# [Work instructions]
Skip the pictures. Copy all the rest of the records down exactly.

# [Data to use]
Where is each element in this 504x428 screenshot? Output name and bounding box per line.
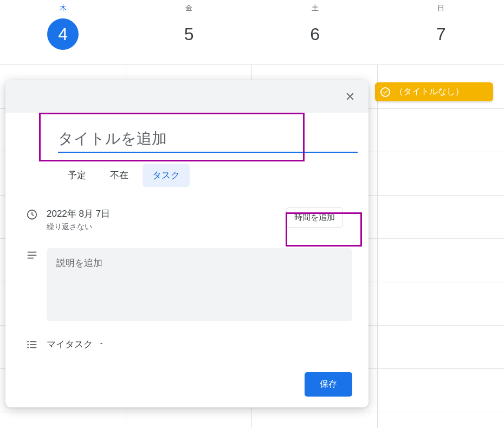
check-circle-icon — [380, 87, 390, 97]
date-text[interactable]: 2022年 8月 7日 — [47, 207, 110, 220]
add-time-button[interactable]: 時間を追加 — [286, 207, 343, 228]
task-list-row: マイタスク — [5, 338, 369, 351]
task-list-label: マイタスク — [47, 338, 93, 351]
task-chip-untitled[interactable]: （タイトルなし） — [375, 82, 493, 101]
clock-icon — [26, 207, 47, 221]
svg-point-8 — [27, 347, 29, 348]
svg-rect-2 — [28, 255, 37, 256]
task-list-select[interactable]: マイタスク — [47, 338, 105, 351]
day-label: 日 — [437, 3, 444, 13]
svg-rect-1 — [28, 252, 37, 253]
create-task-modal: 予定 不在 タスク 2022年 8月 7日 繰り返さない 時間を追加 マイタスク — [5, 80, 369, 407]
close-button[interactable] — [341, 88, 359, 105]
list-icon — [26, 338, 47, 351]
description-row — [5, 248, 369, 321]
calendar-header: 木 4 金 5 土 6 日 7 — [0, 0, 504, 65]
svg-rect-3 — [28, 258, 34, 259]
day-label: 金 — [185, 3, 192, 13]
calendar-day-col[interactable]: 木 4 — [0, 0, 126, 64]
svg-rect-9 — [30, 347, 36, 348]
tab-task[interactable]: タスク — [143, 164, 190, 187]
title-input[interactable] — [58, 128, 358, 153]
day-number[interactable]: 7 — [425, 18, 457, 50]
date-row: 2022年 8月 7日 繰り返さない 時間を追加 — [5, 207, 369, 232]
svg-rect-7 — [30, 344, 36, 345]
save-button[interactable]: 保存 — [305, 372, 352, 397]
chevron-down-icon — [98, 339, 105, 349]
calendar-day-col[interactable]: 土 6 — [252, 0, 378, 64]
day-number[interactable]: 5 — [173, 18, 205, 50]
repeat-text[interactable]: 繰り返さない — [47, 222, 110, 232]
day-label: 木 — [60, 3, 67, 13]
calendar-day-col[interactable]: 日 7 — [378, 0, 505, 64]
calendar-day-col[interactable]: 金 5 — [126, 0, 253, 64]
task-chip-label: （タイトルなし） — [395, 86, 464, 98]
modal-footer: 保存 — [5, 372, 369, 397]
day-label: 土 — [312, 3, 319, 13]
tab-ooo[interactable]: 不在 — [100, 164, 138, 187]
description-input[interactable] — [47, 248, 352, 321]
close-icon — [344, 90, 356, 102]
day-number[interactable]: 4 — [47, 18, 79, 50]
type-tabs: 予定 不在 タスク — [58, 164, 369, 187]
description-icon — [26, 248, 47, 261]
modal-header — [5, 80, 369, 113]
tab-event[interactable]: 予定 — [58, 164, 96, 187]
svg-point-4 — [27, 341, 29, 342]
day-number[interactable]: 6 — [299, 18, 331, 50]
svg-rect-5 — [30, 341, 36, 342]
svg-point-6 — [27, 344, 29, 346]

# [Response to this exercise]
Where is each element in this 504x428 screenshot? Output name and bounding box per line.
check-circle-icon — [380, 87, 390, 97]
date-text[interactable]: 2022年 8月 7日 — [47, 207, 110, 220]
add-time-button[interactable]: 時間を追加 — [286, 207, 343, 228]
task-list-row: マイタスク — [5, 338, 369, 351]
task-list-label: マイタスク — [47, 338, 93, 351]
task-chip-untitled[interactable]: （タイトルなし） — [375, 82, 493, 101]
clock-icon — [26, 207, 47, 221]
svg-point-8 — [27, 347, 29, 348]
svg-rect-2 — [28, 255, 37, 256]
task-list-select[interactable]: マイタスク — [47, 338, 105, 351]
day-label: 日 — [437, 3, 444, 13]
svg-rect-1 — [28, 252, 37, 253]
create-task-modal: 予定 不在 タスク 2022年 8月 7日 繰り返さない 時間を追加 マイタスク — [5, 80, 369, 407]
close-button[interactable] — [341, 88, 359, 105]
list-icon — [26, 338, 47, 351]
description-row — [5, 248, 369, 321]
calendar-header: 木 4 金 5 土 6 日 7 — [0, 0, 504, 65]
svg-rect-3 — [28, 258, 34, 259]
day-label: 金 — [185, 3, 192, 13]
calendar-day-col[interactable]: 木 4 — [0, 0, 126, 64]
svg-rect-9 — [30, 347, 36, 348]
tab-task[interactable]: タスク — [143, 164, 190, 187]
title-input[interactable] — [58, 128, 358, 153]
day-number[interactable]: 7 — [425, 18, 457, 50]
date-row: 2022年 8月 7日 繰り返さない 時間を追加 — [5, 207, 369, 232]
svg-rect-7 — [30, 344, 36, 345]
save-button[interactable]: 保存 — [305, 372, 352, 397]
chevron-down-icon — [98, 339, 105, 349]
calendar-day-col[interactable]: 土 6 — [252, 0, 378, 64]
day-number[interactable]: 5 — [173, 18, 205, 50]
repeat-text[interactable]: 繰り返さない — [47, 222, 110, 232]
day-label: 木 — [60, 3, 67, 13]
calendar-day-col[interactable]: 日 7 — [378, 0, 505, 64]
calendar-day-col[interactable]: 金 5 — [126, 0, 253, 64]
task-chip-label: （タイトルなし） — [395, 86, 464, 98]
modal-footer: 保存 — [5, 372, 369, 397]
day-label: 土 — [312, 3, 319, 13]
tab-ooo[interactable]: 不在 — [100, 164, 138, 187]
description-input[interactable] — [47, 248, 352, 321]
close-icon — [344, 90, 356, 102]
day-number[interactable]: 4 — [47, 18, 79, 50]
type-tabs: 予定 不在 タスク — [58, 164, 369, 187]
description-icon — [26, 248, 47, 261]
modal-header — [5, 80, 369, 113]
tab-event[interactable]: 予定 — [58, 164, 96, 187]
svg-point-4 — [27, 341, 29, 342]
day-number[interactable]: 6 — [299, 18, 331, 50]
svg-rect-5 — [30, 341, 36, 342]
svg-point-6 — [27, 344, 29, 346]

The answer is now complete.